WHAT IS REQUIRED:
Pictures must be left out. Retype exactly the lines from the one containing "Moje podróże (987, 295)" through the last line of the records below.

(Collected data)
>>
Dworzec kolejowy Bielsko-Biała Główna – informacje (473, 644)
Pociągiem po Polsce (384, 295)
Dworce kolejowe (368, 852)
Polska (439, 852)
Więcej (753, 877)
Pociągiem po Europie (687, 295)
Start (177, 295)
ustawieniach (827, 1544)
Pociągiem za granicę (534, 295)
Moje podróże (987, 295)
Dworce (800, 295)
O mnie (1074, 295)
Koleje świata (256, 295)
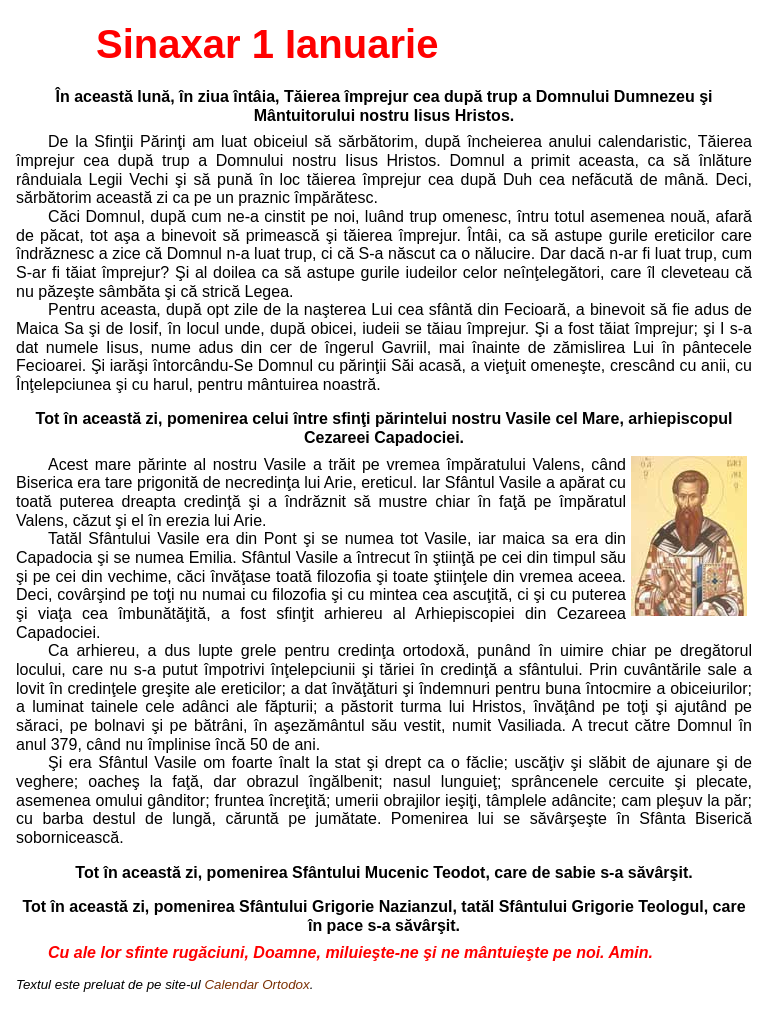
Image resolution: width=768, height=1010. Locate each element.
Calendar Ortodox (256, 984)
<<
SOLUTION:
Moje podróże (987, 295)
Dworce (800, 295)
O mnie (1074, 295)
Koleje świata (256, 295)
Image resolution: width=768, height=1010. Locate each element.
Calendar Ortodox (256, 984)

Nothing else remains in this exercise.